The best split is the one that corresponds to the maximum score test statistic among all permissible splits. According to the best split, the whole data is divided into two child nodes. The same procedure is then applied to either of the two child nodes. Recursively proceeding through these steps results in a large initial tree, denoted by T₀.

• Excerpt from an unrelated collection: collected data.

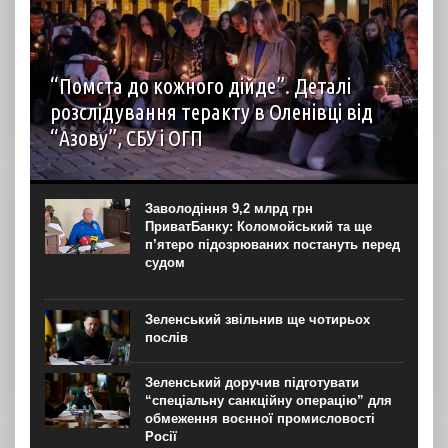
“Помста до кожного дійде”. Деталі
розслідування теракту в Оленівці від
“Азову”, СБУ і ОГП
автор: Наталія Терамае 28 липня рідні вцілілих
“азовців” в Оленівці виступили із шокуючою заявою.
Мовляв, списки полонених у “бараці 200”, де стався
Заволодіння 9,2 млрд грн
вибух, укладав полонений представник корпусу. Заява...
ПриватБанку: Коломойський та ще
п’ятеро підозрюваних постануть перед
судом
Зеленський звільнив ще чотирьох
послів
Зеленський доручив підготувати
“спеціальну санкційну операцію” для
обмеження воєнної промисловості
Росії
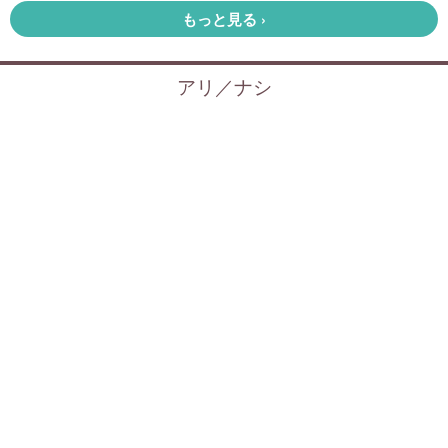
記事
ホーム
›
芸能
›
モデルプレス/ent/world/wide/show
›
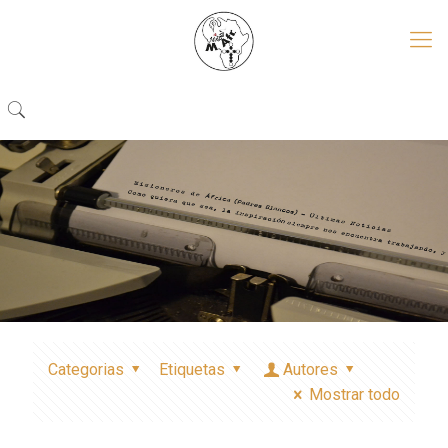
Categorias
Etiquetas
Autores
Mostrar todo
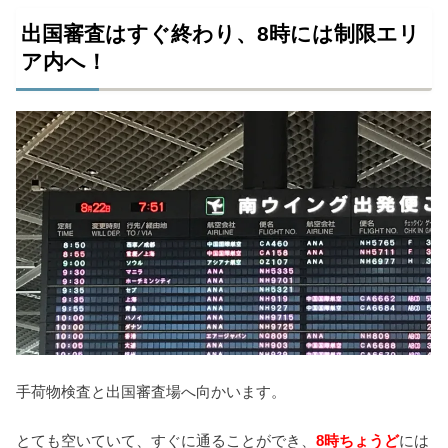
出国審査はすぐ終わり、8時には制限エリ
ア内へ！
手荷物検査と出国審査場へ向かいます。
とても空いていて、すぐに通ることができ、
8時ちょうど
には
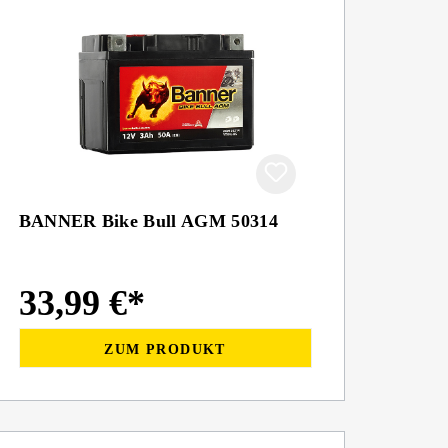
BANNER Bike Bull AGM 50314
33,99 €*
ZUM PRODUKT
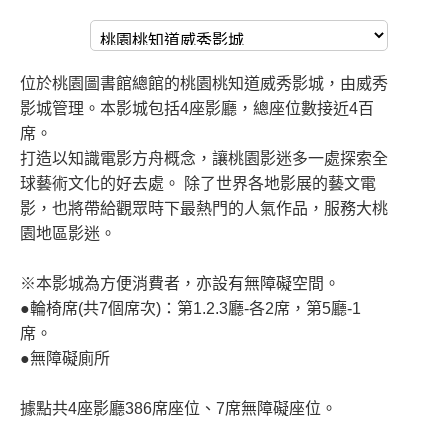
位於桃園圖書館總館的桃園桃知道威秀影城，由威秀
影城管理。本影城包括4座影廳，總座位數接近4百
席。
打造以知識電影方舟概念，讓桃園影迷多一處探索全
球藝術文化的好去處。 除了世界各地影展的藝文電
影，也將帶給觀眾時下最熱門的人氣作品，服務大桃
園地區影迷。
※本影城為方便消費者，亦設有無障礙空間。
●輪椅席(共7個席次)：第1.2.3廳-各2席，第5廳-1
席。
●無障礙廁所
據點共4座影廳386席座位、7席無障礙座位。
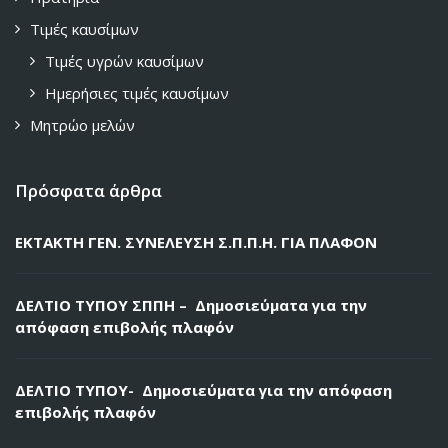
Τιμές καυσίμων
Τιμές υγρών καυσίμων
Ημερήσιες τιμές καυσίμων
Μητρώο μελών
Πρόσφατα άρθρα
ΕΚΤΑΚΤΗ ΓΕΝ. ΣΥΝΕΛΕΥΣΗ Σ.Π.Π.Η. ΓΙΑ ΠΛΑΦΟΝ
ΔΕΛΤΙΟ ΤΥΠΟΥ ΣΠΠΗ – Δημοσιεύματα για την
απόφαση επιβολής πλαφόν
ΔΕΛΤΙΟ ΤΥΠΟΥ- Δημοσιεύματα για την απόφαση
επιβολής πλαφόν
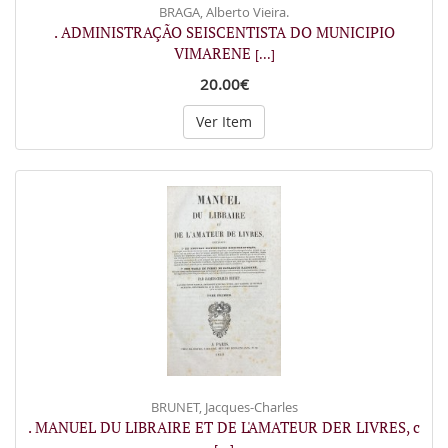
BRAGA, Alberto Vieira.
. ADMINISTRAÇÃO SEISCENTISTA DO MUNICIPIO
VIMARENE
[...]
20.00€
Ver Item
BRUNET, Jacques-Charles
. MANUEL DU LIBRAIRE ET DE L'AMATEUR DER LIVRES, c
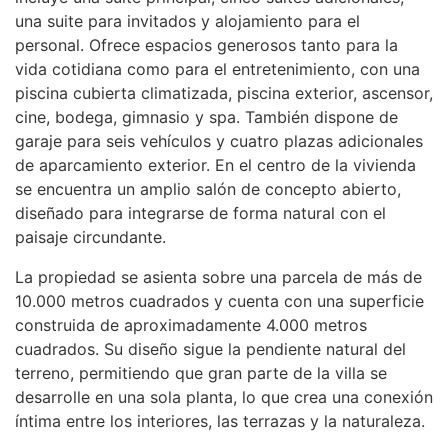
una suite para invitados y alojamiento para el
personal. Ofrece espacios generosos tanto para la
vida cotidiana como para el entretenimiento, con una
piscina cubierta climatizada, piscina exterior, ascensor,
cine, bodega, gimnasio y spa. También dispone de
garaje para seis vehículos y cuatro plazas adicionales
de aparcamiento exterior. En el centro de la vivienda
se encuentra un amplio salón de concepto abierto,
diseñado para integrarse de forma natural con el
paisaje circundante.
La propiedad se asienta sobre una parcela de más de
10.000 metros cuadrados y cuenta con una superficie
construida de aproximadamente 4.000 metros
cuadrados. Su diseño sigue la pendiente natural del
terreno, permitiendo que gran parte de la villa se
desarrolle en una sola planta, lo que crea una conexión
íntima entre los interiores, las terrazas y la naturaleza.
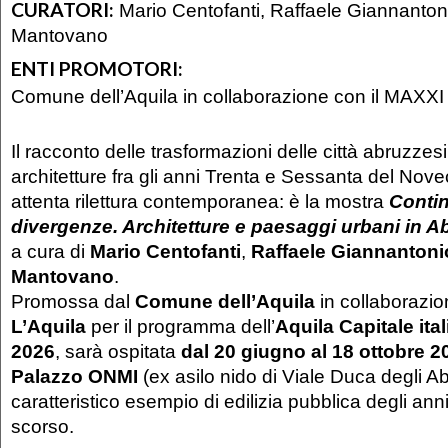
CURATORI:
Mario Centofanti, Raffaele Giannanton
Mantovano
ENTI PROMOTORI:
Comune dell’Aquila in collaborazione con il MAXXI 
Il racconto delle trasformazioni delle città abruzzesi
architetture fra gli anni Trenta e Sessanta del No
attenta rilettura contemporanea: è la mostra
Contin
divergenze. Architetture e paesaggi urbani in 
a cura di
Mario Centofanti
,
Raffaele Giannantoni
Mantovano
.
Promossa dal
Comune dell’Aquila
in collaborazio
L’Aquila
per il programma dell’
Aquila Capitale ita
2026
, sarà ospitata
dal 20 giugno al 18 ottobre 
Palazzo ONMI
(ex asilo nido di Viale Duca degli Ab
caratteristico esempio di edilizia pubblica degli ann
scorso.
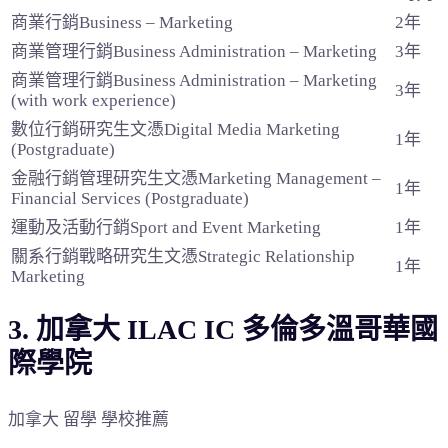
商業行銷Business – Marketing
2年
商業管理行銷Business Administration – Marketing
3年
商業管理行銷Business Administration – Marketing
3年
(with work experience)
數位行銷研究生文憑Digital Media Marketing
1年
(Postgraduate)
金融行銷管理研究生文憑Marketing Management –
1年
Financial Services (Postgraduate)
運動及活動行銷Sport and Event Marketing
1年
關系行銷戰略研究生文憑Strategic Relationship
1年
Marketing
3. 加拿大 ILAC IC 多倫多溫哥華國
際學院
加拿大 留學 學校推薦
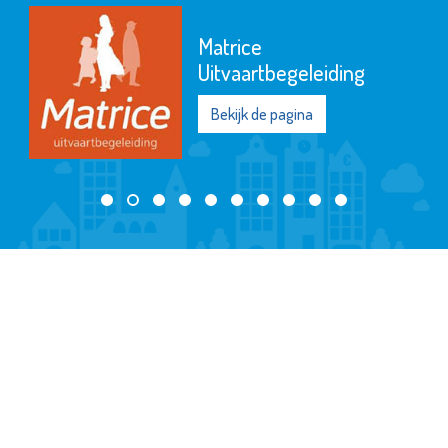
Matrice
Uitvaartbegeleiding
Bekijk de pagina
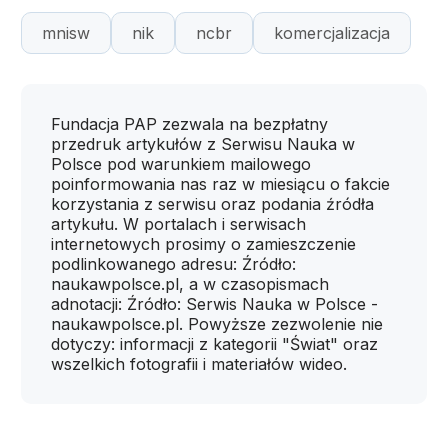
mnisw
nik
ncbr
komercjalizacja
Fundacja PAP zezwala na bezpłatny
przedruk artykułów z Serwisu Nauka w
Polsce pod warunkiem mailowego
poinformowania nas raz w miesiącu o fakcie
korzystania z serwisu oraz podania źródła
artykułu. W portalach i serwisach
internetowych prosimy o zamieszczenie
podlinkowanego adresu: Źródło:
naukawpolsce.pl, a w czasopismach
adnotacji: Źródło: Serwis Nauka w Polsce -
naukawpolsce.pl. Powyższe zezwolenie nie
dotyczy: informacji z kategorii "Świat" oraz
wszelkich fotografii i materiałów wideo.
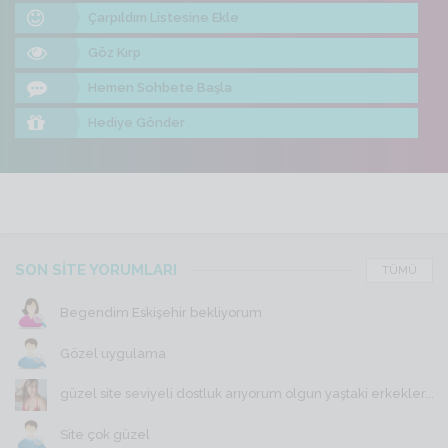
Çarpıldım Listesine Ekle
Göz Kırp
Hemen Sohbete Başla
Hediye Gönder
SON SİTE YORUMLARI
TÜMÜ
Begendim Eskişehir bekliyorum
Gözel uygulama
güzel site seviyeli dostluk arıyorum olgun yaştaki erkekler...
Site çok güzel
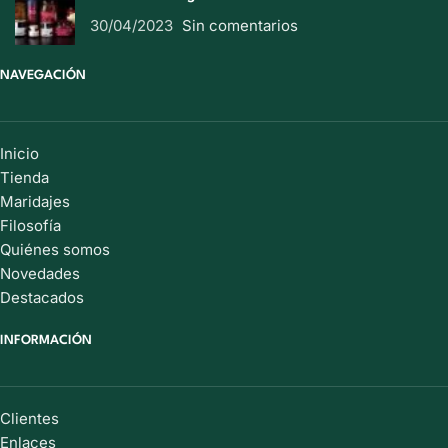
30/04/2023
Sin comentarios
NAVEGACIÓN
Inicio
Tienda
Maridajes
Filosofía
Quiénes somos
Novedades
Destacados
INFORMACIÓN
Clientes
Enlaces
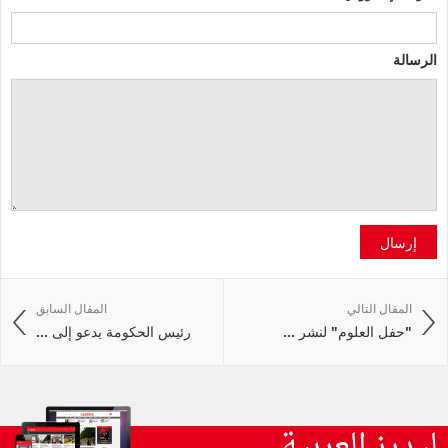
الرسالة
إرسال
المقال التالي
المقال السابق
"حفل العلوم" لنشر ...
رئيس الحكومة يدعو إلى ...
ليدرز العربية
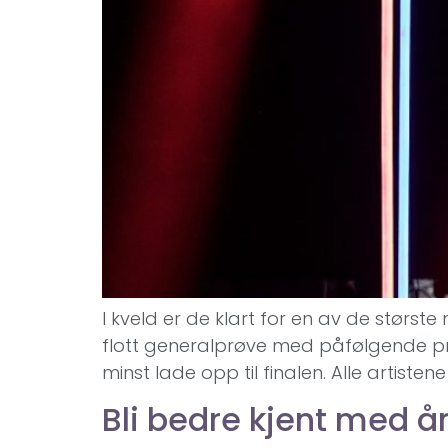
I kveld er de klart for en av de største
flott generalprøve med påfølgende pres
minst lade opp til finalen. Alle artiste
Bli bedre kjent med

2.2. Split-Complexity Pruning

The final tree model could be any subtree of T₀. However, the number of subtrees becomes massive even for a moderately-sized tree. To narrow down our choices, we follow CART’s (Breiman et al., 1984) pruning idea to truncate the “weakest link” of the large initial tree T₀ iteratively. Since we employ the maximum score statistic criterion to grow the tree, which provides a natural goodness-of-split measure of each internal node, this allows us to adopt the split-complexity measure of LeBlanc and Crowley (1993):

$$G_{\alpha }(T)=G(T)-\alpha ·\mid T-\stackrel{\sim }{T}\mid ,$$ (3)

where T̃ denotes the set of all terminal nodes of tree T, T − T̃ is the set of all internal nodes, α is termed as complexity parameter, and G(T) = Σ_h∈T−T̃ S(h) sums up the 7 maximum score test statistic at every internal node of tree T. Here, G(T) provides an overall goodness-of-split assessment, penalized by tree complexity, i.e., |T − T̃| the total number of internal nodes.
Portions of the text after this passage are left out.